Now the Slovaks have joined the Czechs in asking for an amendment to the Lisbon treaty. Both are concerned that the treaty as it stands might open them to claims from ethnic Germans evicted after the second world war. In both cases they are a bit late, but the row is delaying ratification much to the consternation of the European establishment. This can only be a good thing, and it raises the very faint hope that the argument will stretch until the UK general election, which might see a Conservative government. That would mean the referendum on the treaty that we were promised by Labour, a promise they ratted on without even bothering to make up a plausible excuse.
An interesting question is what the effect on the general election would be if a referendum on the treaty was a live issue? That would present the Conservatives with a bit of a dilemma, as it would certainly be a good campaign theme, but would risk over-shadowing other policy areas.

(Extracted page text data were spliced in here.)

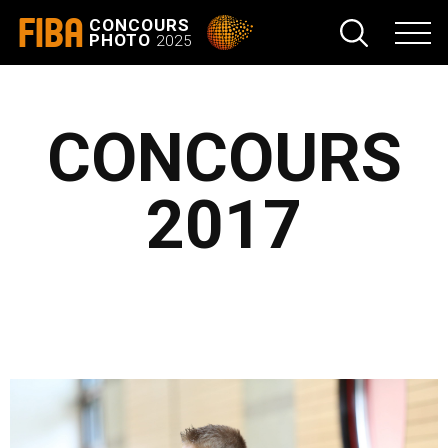
FIBA
CONCOURS
PHOTO
2025
CONCOURS
2017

David Cameron's greatest achievement has been to stop the monomania on Europe and so there would be a careful balancing act required to manage the prospect of a real referendum on Lisbon during an election campaign. Having said that, a problem for the Conservatives is a nightmare for Labour and the Liberal Democrats, who would find themselves on the wrong side of the argument and having to explain why they weren't in favour a referendum to a largely eurosceptic public.
Of course, the best case scenario is that this is exactly what happens and that we finally get a referendum on Lisbon from a Conservative government. I am pretty sure what the result would be of that.